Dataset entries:
---+---

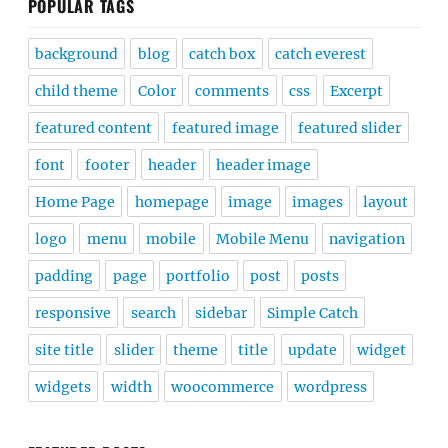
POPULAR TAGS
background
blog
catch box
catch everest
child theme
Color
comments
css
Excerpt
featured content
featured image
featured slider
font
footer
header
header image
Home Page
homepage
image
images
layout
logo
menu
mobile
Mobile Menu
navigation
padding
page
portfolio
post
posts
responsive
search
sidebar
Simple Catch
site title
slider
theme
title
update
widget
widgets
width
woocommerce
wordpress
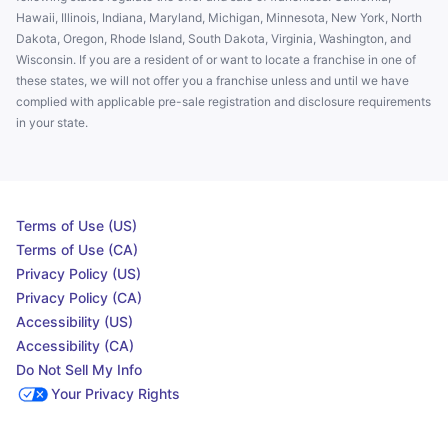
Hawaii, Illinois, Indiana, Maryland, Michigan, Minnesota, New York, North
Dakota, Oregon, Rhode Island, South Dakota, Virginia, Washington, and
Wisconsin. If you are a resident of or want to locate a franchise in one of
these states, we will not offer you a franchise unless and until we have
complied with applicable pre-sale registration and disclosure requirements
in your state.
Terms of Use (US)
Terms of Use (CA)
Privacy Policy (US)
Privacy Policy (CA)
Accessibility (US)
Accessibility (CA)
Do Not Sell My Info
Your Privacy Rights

---+---

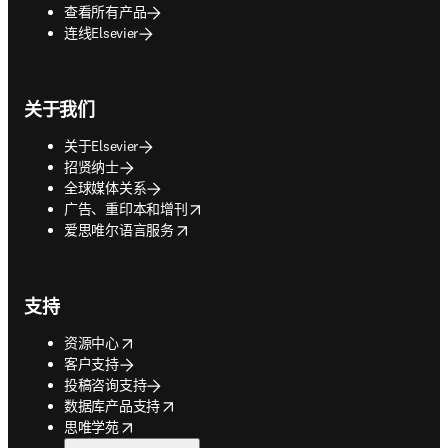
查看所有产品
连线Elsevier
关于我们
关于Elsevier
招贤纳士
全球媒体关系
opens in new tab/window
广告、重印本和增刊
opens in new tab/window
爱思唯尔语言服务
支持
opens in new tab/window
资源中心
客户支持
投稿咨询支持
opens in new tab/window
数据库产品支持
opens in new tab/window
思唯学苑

---+---

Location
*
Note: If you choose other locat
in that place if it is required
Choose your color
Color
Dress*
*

---+---

# ASSIGNED TASK
Wherever a line of the entries holds the string "featured", copy that line.

# RESPONSE TO THIS EXERCISE
featured content
featured image
featured slider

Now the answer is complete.